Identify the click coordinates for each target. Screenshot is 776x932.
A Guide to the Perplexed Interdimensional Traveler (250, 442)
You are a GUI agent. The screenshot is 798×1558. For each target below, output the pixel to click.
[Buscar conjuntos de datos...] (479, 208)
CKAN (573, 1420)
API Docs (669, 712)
==
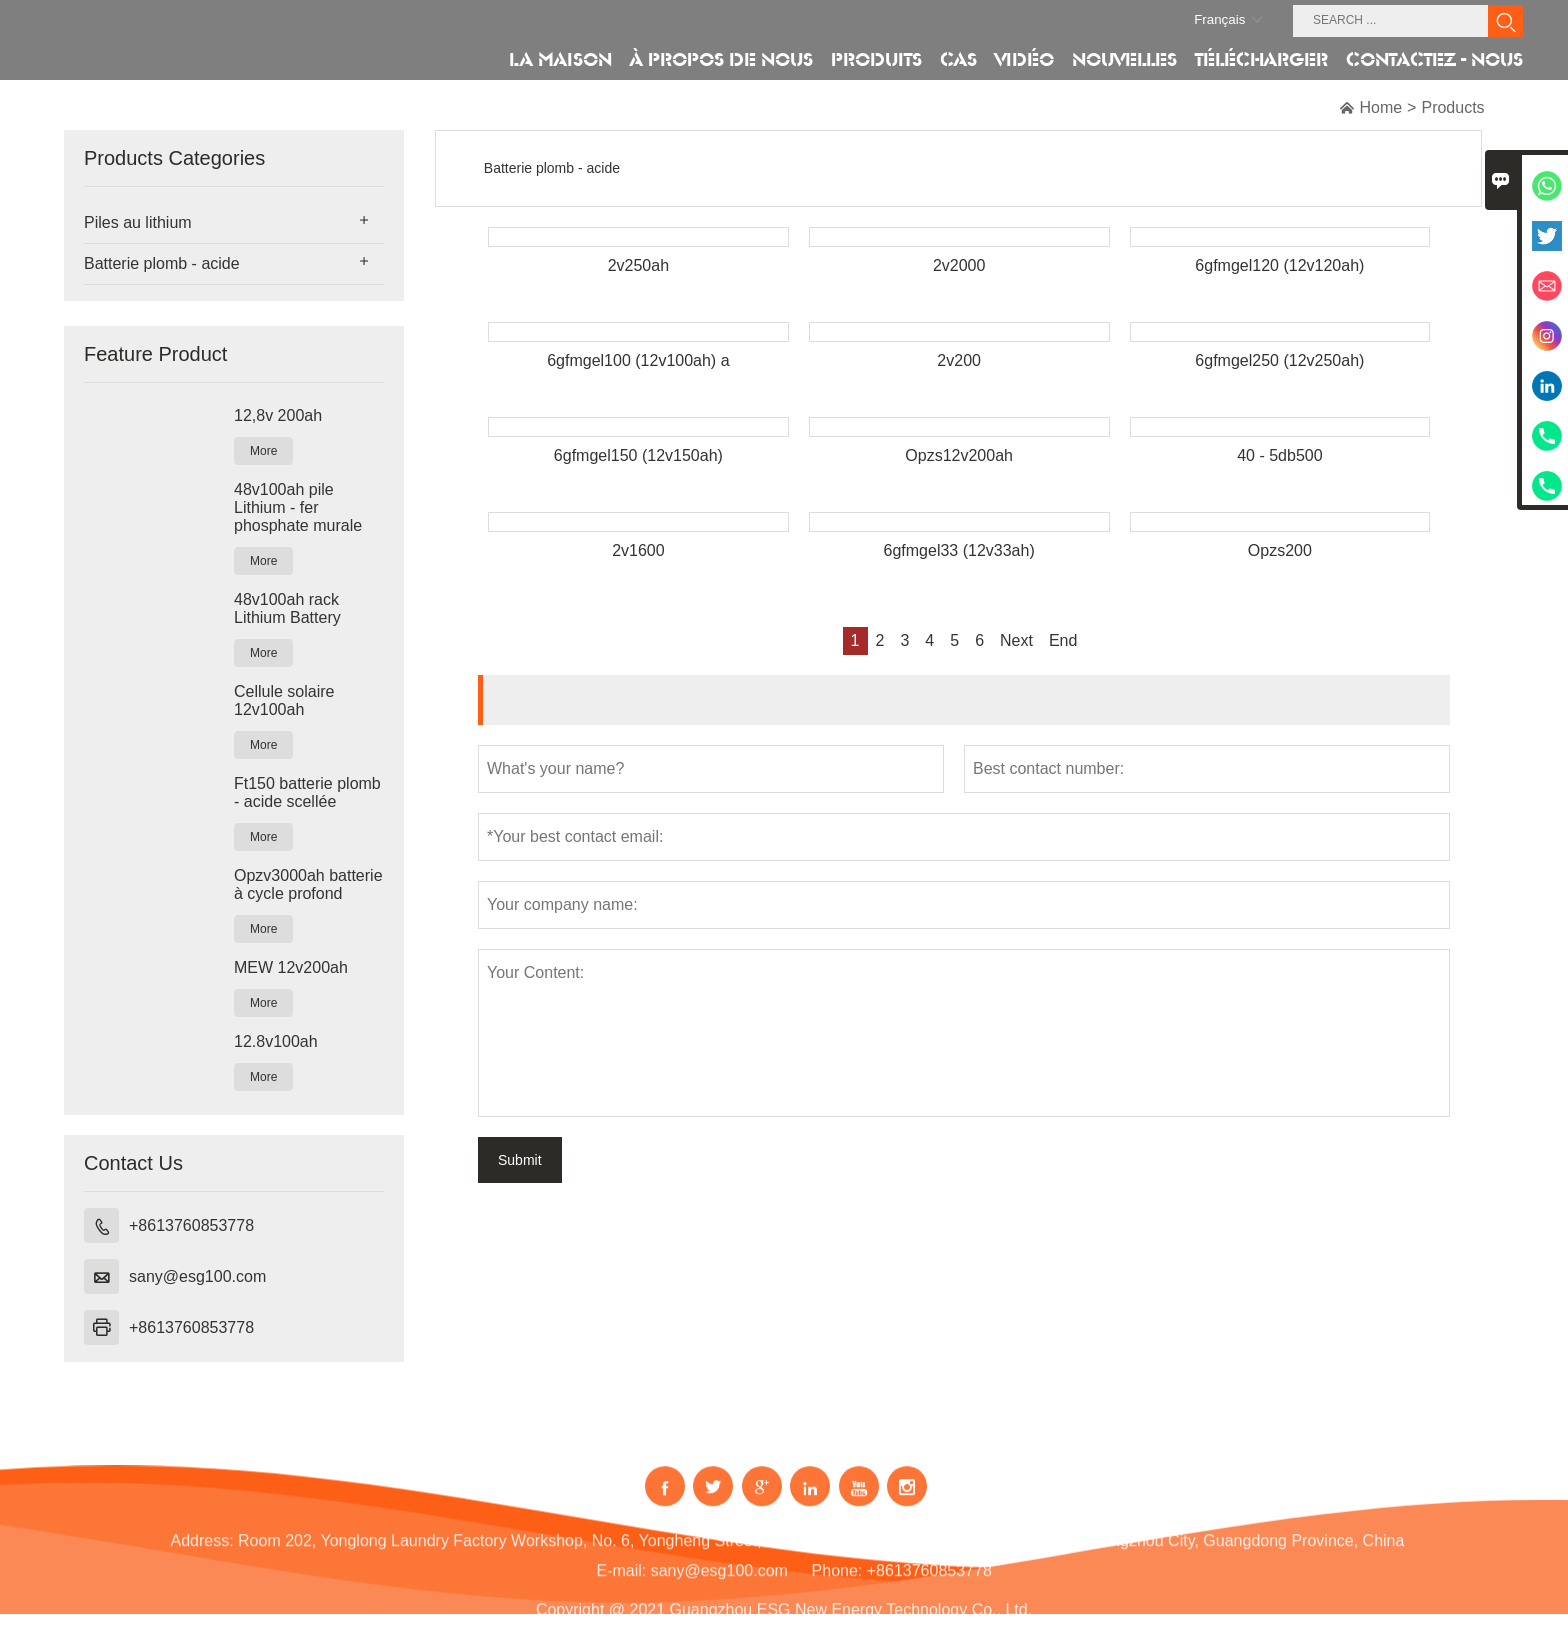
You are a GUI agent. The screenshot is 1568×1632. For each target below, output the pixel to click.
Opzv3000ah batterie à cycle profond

Task directions
Each line from the material above that mentions the word "target" needs to be copied.

Solution for this problem
Identify the click coordinates for each target. Screenshot is 776x932.
You are a GUI agent. The screenshot is 798×1558. For each target below, output the pixel to click.
You are a GUI agent. The screenshot is 1568×1632. For each target below, output the pixel to click.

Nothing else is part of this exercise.